#Fake News in Healthcare?

Posted on February 11, 2021

(This post was written by whistleblower attorneys James Young and Sarah Foster.)

I have written previously about the need for transparency in medicine. Specifically, I have grave concerns about the conflicting factors which influence medical decision making. Further up the food chain from ordinary physicians who may be influenced by drug reps sit the researchers and thought leaders whose articles, studies and seminars influence other physicians and often dictate which medicines or devices become widely used.

A recent story by the always excellent Charles Ornstein for ProPublica details the resignation of Dr. José Baselga, the chief medical officer of Memorial Sloan Kettering Cancer Center. Dr. Baselga came under intense scrutiny after reports by ProPublica and the New York Times revealed that he had failed to disclose millions of dollars in payments from health care companies in a majority of his research articles since 2013.

It seems that Dr. Baselga, a salaried staff member making $1.5 million in 2016, omitted significant financial ties in numerous articles. The companies who paid Dr. Baselga these unreported, but substantial amounts, purportedly stood to gain from acceptance of the author’s conclusions. A well-known breast cancer specialist, Dr.
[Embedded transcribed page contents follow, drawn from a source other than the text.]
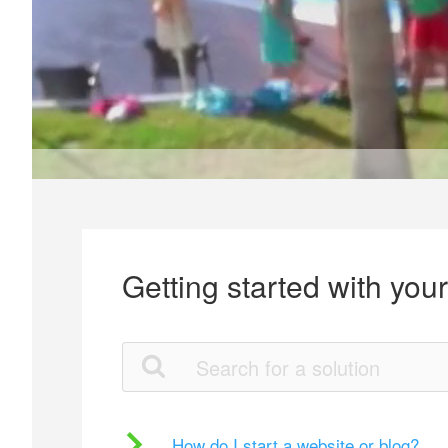
Getting started with you
How do I start a website or blog?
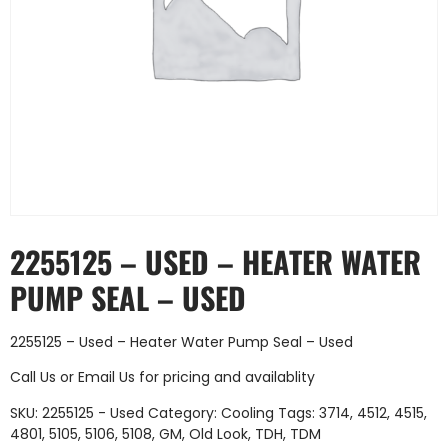
2255125 – USED – HEATER WATER
PUMP SEAL – USED
2255125 – Used – Heater Water Pump Seal – Used
Call Us
or
Email Us
for pricing and availablity
SKU:
2255125 - Used
Category:
Cooling
Tags:
3714
,
4512
,
4515
,
4801
,
5105
,
5106
,
5108
,
GM
,
Old Look
,
TDH
,
TDM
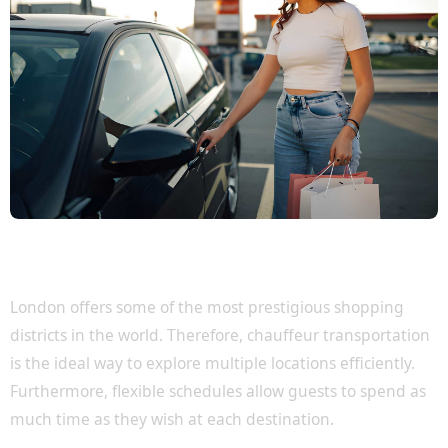
Visit London's Most Exclusive Shopping
Destinations
London offers some of the most prestigious shopping
districts in the world. Therefore, chauffeur transportation
is the ideal way to explore multiple locations efficiently.
Furthermore, flexible schedules allow guests to spend as
much time as they wish at each destination.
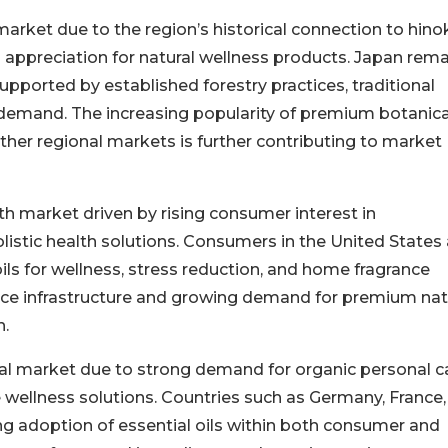
market due to the region’s historical connection to hino
l appreciation for natural wellness products. Japan rema
upported by established forestry practices, traditional
 demand. The increasing popularity of premium botanica
ther regional markets is further contributing to market
h market driven by rising consumer interest in
listic health solutions. Consumers in the United States
ils for wellness, stress reduction, and home fragrance
ce infrastructure and growing demand for premium nat
h.
bal market due to strong demand for organic personal c
 wellness solutions. Countries such as Germany, France
g adoption of essential oils within both consumer and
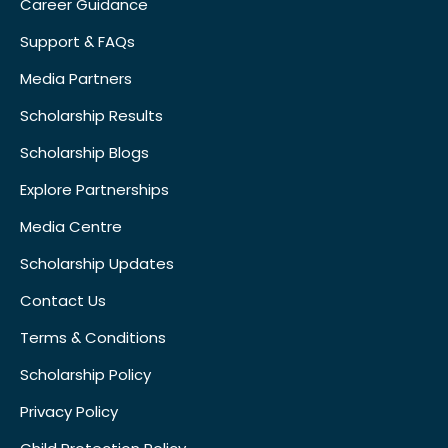
Career Guidance
Support & FAQs
Media Partners
Scholarship Results
Scholarship Blogs
Explore Partnerships
Media Centre
Scholarship Updates
Contact Us
Terms & Conditions
Scholarship Policy
Privacy Policy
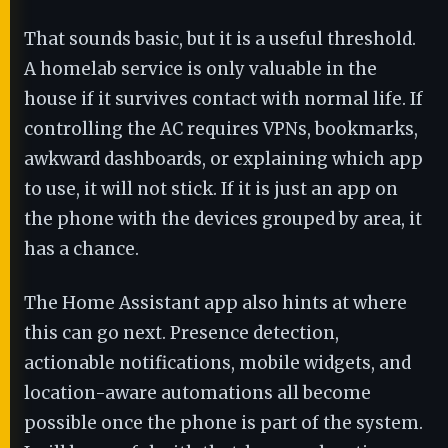
That sounds basic, but it is a useful threshold.
A homelab service is only valuable in the
house if it survives contact with normal life. If
controlling the AC requires VPNs, bookmarks,
awkward dashboards, or explaining which app
to use, it will not stick. If it is just an app on
the phone with the devices grouped by area, it
has a chance.
The Home Assistant app also hints at where
this can go next. Presence detection,
actionable notifications, mobile widgets, and
location-aware automations all become
possible once the phone is part of the system.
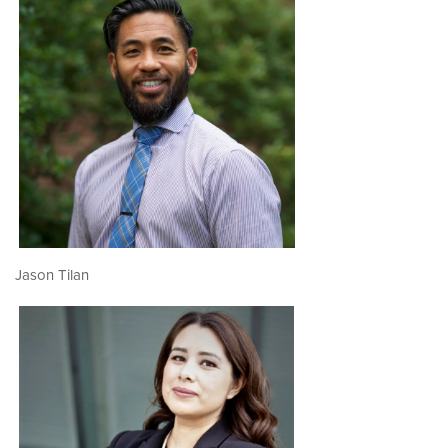
Jason Tilan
Baselga also failed to disclose such affiliations in articles he published in the journal Cancer Discovery.  This is particularly troubling in that he serves as one of two editors in chief.

Why should we even care about such industry ties?

Why should we even care about such industry ties? The transparency rules requiring disclosure of such conflicts are designed to ensure that proper weight or scrutiny can be made of any findings or opinions.  Consider a study which concludes daily consumption of orange juice is healthy. This sounds entirely reasonable, as we know oranges have a healthy supply of vitamin C. But what if the study itself was conducted by the Citrus Industry, or the Citrus Industry paid the lead researcher a significant sum. Wouldn’t we be skeptical of such a finding?

Peeling back the study further we may find that the study focused on children, not adults, or that the amount of juice was 3 ounces, not 8, or that it resulted in dangerous increased blood sugar levels in diabetic patients, or any other number of critical distinctions that a legitimate objective researcher would highlight or consider before promoting the conclusion that “orange juice is healthy.”

There is no question that the pharmaceutical and medical device industry should be able to fund, invest in, or otherwise reward researchers, thought leaders, or health care providers. However, any such payments must be disclosed. In fact, there is a law which requires public disclosure of payments made by such companies to physicians and teaching hospitals. See Physician Payments Sunshine Act—Section 6002 of the Patient Protection and Affordable Care Act (PPACA).

When a distinguished physician like Dr. Baselga conceals these payments from his published research or articles, it creates more than the appearance of impropriety, it calls into question what he is hiding. The origin of such laws and rules stems from fairly recent scandals involving undisclosed conflicts. Yet here we are again. While the good doctor has resigned his position and now says that he intends to correct his conflict-of-interest disclosures in 17 journal articles, including in The New England Journal and The Lancet, is it too late?

The corrections are mere whispers or footnotes compared to the shouting of his prior body of work.